Потом пришло время главной причины моего бегства-шанса. Моушн-дизайн клипа для Worakls3 и оформление видеодорожки для Electrobeach Festival.4 Ирония судьбы обжигала: клипы с морскими мотивами. Музыка, где синтезаторы переливались, как волны, а басы гудели, как подводные течения. Я боролась за этот заказ, потому что чувствовала эту музыку кожей еще до того, как страх снова сомкнул свои ледяные клешни. Это был мой билет в новую жизнь – шанс заявить о себе в Европе, начать все заново, жить там, где хочу, а не там, где могу. Не просто дизайн – искусство. Воздух для задыхающейся души.
Я погрузилась с головой. На графическом планшете рождались абстрактные формы: светящиеся медузы, переливы подводного солнца, динамика, передающая мощь и нежность океана. Worakls звучал на повторе, становясь частью моего дыхания. Я забывала. Была художником. Творила жизнь. И в этот момент из-за стены, за зеленой завесой, донесся тот же стук. Металлический, уверенный. Я вздрогнула, линия на экране поплыла.
– Золотые руки, – мелькнула мысль. Но чьи?
Но море было рядом. Оно напоминало о себе гулким прибоем. Соленым ветром, пробивающимся сквозь щель в занавеске. Навязчивым шепотом:
– А что, если выйти? Просто подойти?
Однажды утром, после ночи, когда на экране ожили косяки светящихся рыб, я почувствовала прилив странной, хрупкой смелости. Солнце лилось золотом. Воздух искрился.
– Живи. Чувствуй. Перестань бояться. – Мамин голос звучал отчетливо.

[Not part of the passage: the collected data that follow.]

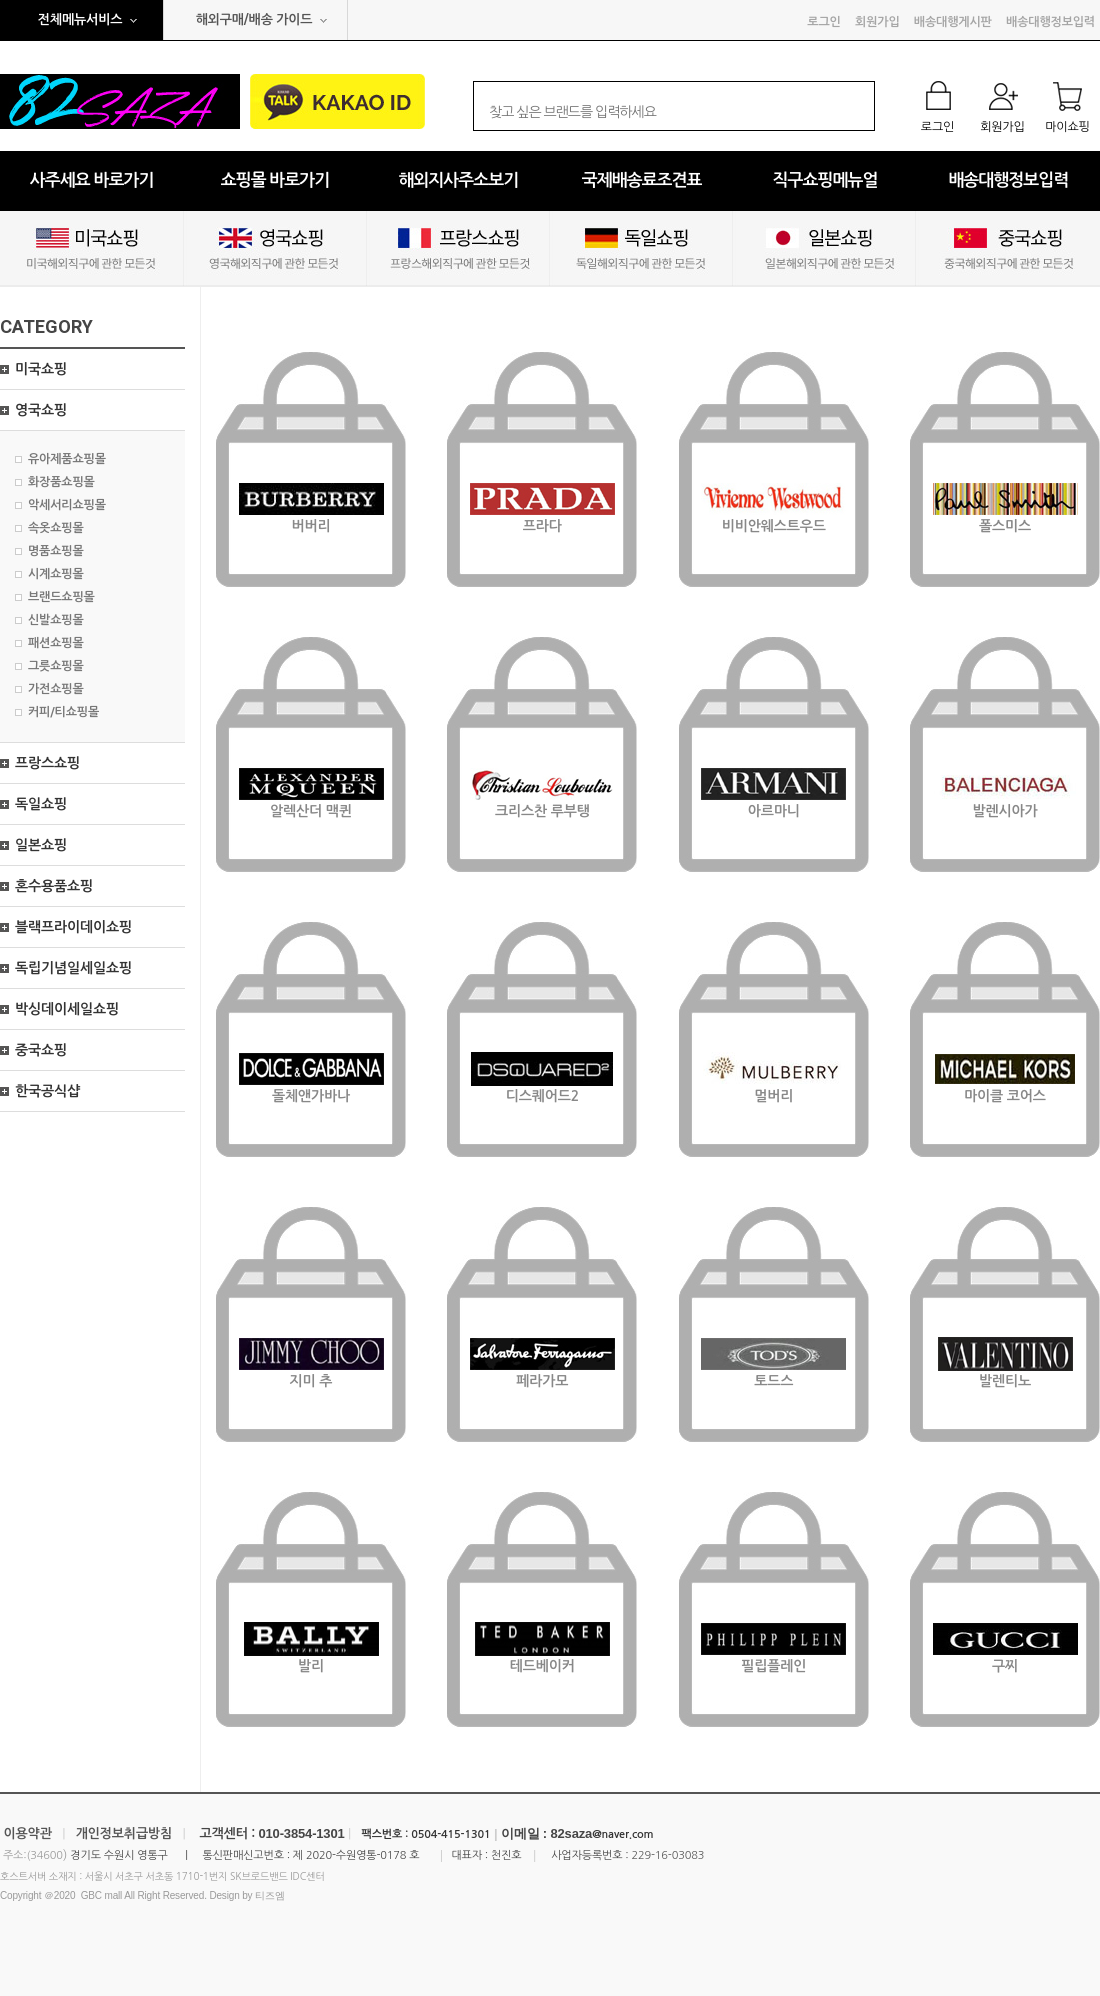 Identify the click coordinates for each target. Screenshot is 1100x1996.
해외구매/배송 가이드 (254, 19)
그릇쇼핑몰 (56, 666)
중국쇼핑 (41, 1050)
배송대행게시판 (953, 22)
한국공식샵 (47, 1091)
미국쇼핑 (41, 369)
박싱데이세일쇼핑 (67, 1009)
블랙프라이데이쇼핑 (73, 927)
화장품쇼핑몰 (61, 482)
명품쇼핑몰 (56, 551)
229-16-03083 (667, 1855)
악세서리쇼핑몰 (67, 505)
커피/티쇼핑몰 (63, 712)
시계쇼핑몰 (56, 574)
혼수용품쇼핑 (54, 886)
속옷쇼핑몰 (56, 528)
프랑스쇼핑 (47, 763)
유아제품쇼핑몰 (67, 459)
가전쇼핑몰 (56, 689)
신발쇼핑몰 (56, 620)
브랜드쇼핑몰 (61, 597)
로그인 (823, 22)
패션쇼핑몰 (56, 643)
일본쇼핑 (41, 845)
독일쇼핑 (41, 804)
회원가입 (877, 22)
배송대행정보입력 (1050, 22)
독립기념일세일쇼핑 (73, 968)
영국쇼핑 (41, 410) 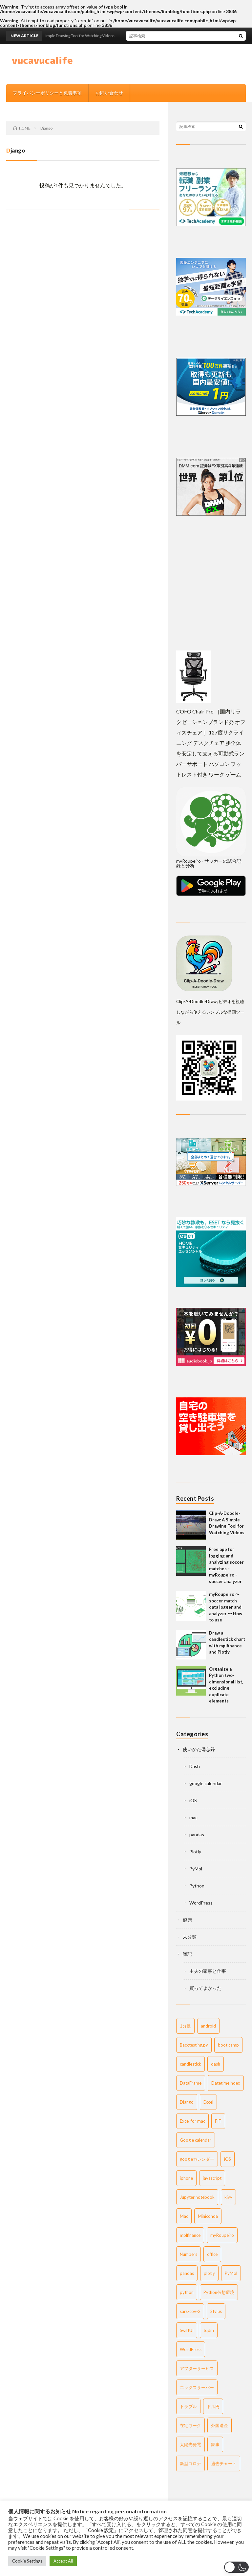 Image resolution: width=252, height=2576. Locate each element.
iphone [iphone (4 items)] (186, 2178)
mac (193, 1817)
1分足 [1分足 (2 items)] (185, 2026)
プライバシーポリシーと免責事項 (47, 92)
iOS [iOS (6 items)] (227, 2159)
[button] (236, 2567)
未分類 (190, 1937)
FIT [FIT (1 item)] (218, 2121)
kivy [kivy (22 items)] (228, 2197)
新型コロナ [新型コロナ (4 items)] (190, 2463)
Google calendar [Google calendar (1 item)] (195, 2140)
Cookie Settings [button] (27, 2561)
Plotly (195, 1851)
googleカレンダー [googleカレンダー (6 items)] (197, 2159)
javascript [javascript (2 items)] (212, 2178)
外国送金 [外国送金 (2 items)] (219, 2425)
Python (196, 1885)
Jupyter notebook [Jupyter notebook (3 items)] (197, 2197)
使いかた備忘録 (199, 1749)
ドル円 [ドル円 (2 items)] (213, 2406)
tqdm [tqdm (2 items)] (208, 2330)
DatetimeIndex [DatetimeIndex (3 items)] (225, 2083)
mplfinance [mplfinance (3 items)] (190, 2235)
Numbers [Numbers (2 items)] (188, 2254)
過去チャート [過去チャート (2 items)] (224, 2463)
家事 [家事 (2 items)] (215, 2444)
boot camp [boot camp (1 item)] (228, 2045)
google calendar (205, 1783)
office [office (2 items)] (212, 2254)
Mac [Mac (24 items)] (184, 2216)
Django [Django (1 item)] (187, 2102)
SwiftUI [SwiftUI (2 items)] (187, 2330)
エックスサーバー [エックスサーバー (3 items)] (197, 2387)
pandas (196, 1834)
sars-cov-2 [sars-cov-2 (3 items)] (190, 2311)
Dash (194, 1766)
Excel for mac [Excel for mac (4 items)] (192, 2121)
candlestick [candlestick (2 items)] (190, 2064)
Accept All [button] (63, 2561)
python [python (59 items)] (187, 2292)
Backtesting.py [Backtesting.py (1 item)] (194, 2045)
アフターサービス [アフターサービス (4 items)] (197, 2368)
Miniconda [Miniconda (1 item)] (208, 2216)
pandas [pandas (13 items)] (187, 2273)
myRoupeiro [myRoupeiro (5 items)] (222, 2235)
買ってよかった (205, 1988)
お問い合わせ (109, 92)
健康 (187, 1920)
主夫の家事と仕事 (207, 1971)
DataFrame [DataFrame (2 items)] (190, 2083)
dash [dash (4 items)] (215, 2064)
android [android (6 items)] (208, 2026)
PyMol (195, 1868)
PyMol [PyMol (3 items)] (231, 2273)
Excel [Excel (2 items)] (208, 2102)
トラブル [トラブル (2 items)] (188, 2406)
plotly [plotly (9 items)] (209, 2273)
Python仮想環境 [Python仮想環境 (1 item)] (218, 2292)
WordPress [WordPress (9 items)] (190, 2349)
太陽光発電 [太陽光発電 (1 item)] (190, 2444)
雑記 (187, 1954)
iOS (193, 1800)
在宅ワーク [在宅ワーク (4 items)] (190, 2425)
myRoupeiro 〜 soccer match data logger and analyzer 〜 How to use (225, 1607)
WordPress (201, 1903)
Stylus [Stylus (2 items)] (216, 2311)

Я отодвинула стул, встала. Сердце забило тревожный набат. Я проигнорировала его. Прошла через террасу, мимо планшета с созданным кадром. Спустилась в сад. Заросшая тропинка вилась вниз. Шаги стали тяжелыми, ноги вязли в невидимой трясине. Запах соли густел. Гул прибоя превращался в рокот.
И тут оно накрыло. Не волна. Память. Яркая, жесткая, выворачивающая.
Детство. Жара. Другое море. 14 лет. Яркий купальник. Горячий песок. Мама на полотенце, улыбка сквозь усталость: «Иди, Анечка, покупайся!» Робко по колено. Ласковая вода. Подруга Алиса зовет глубже. Шаг. Еще шаг. И – ОНО. Волна-хищник сбоку. Подсечка. Опрокидывание. Холодный, темно-зеленый мрак. Соленая агония в носу, во рту. Песок, бьющий в лицо. Слепая паника. Барахтанье в бездне. Не могу встать! Где верх? Мама! Темнота. Холод. Ощущение брошенности. Никто не видит! Умру здесь, одна! Спасатель. Мама, бегущая в ужасе. Рыдания. Стыд. Ужас, въевшийся в кости. Чуть не умерла. И мамины руки, дрожащие, но крепкие, вытирающие слезы, воду и песок со щек… «Все хорошо, солнышко, все хорошо, я рядом…» Но хорошо не стало. Никогда.
Сейчас я стояла на тропинке, метрах в пятидесяти от воды. Но чувствовала все то же. Холодный пот по спине. Сердце – бешеный ритм в груди. Дыхание – рваные, хриплые вздохи. Ноги – ватные столбы. Перед глазами – темные пятна. Темнота. Холод. Никто не видит. Стыд. Ужас. Чуть не умерла тогда… а теперь мамы нет…И все началось заново.
– Нет! – хриплый вопль вырвался наружу. Я развернулась, бросилась бежать обратно, не оглядываясь. Запыхавшаяся, дрожащая, ворвалась в гостиную, захлопнула дверь, прислонилась к ней спиной, как к щиту от вторжения. В ушах звенело.
Что всегда мне помогало забыться – работа. Надо было зарыться в пиксели. Я рухнула в кресло. Но экран, сиявший жизнью, теперь был чужим. Морские формы обрели зловещие очертания. Бездна. Та самая.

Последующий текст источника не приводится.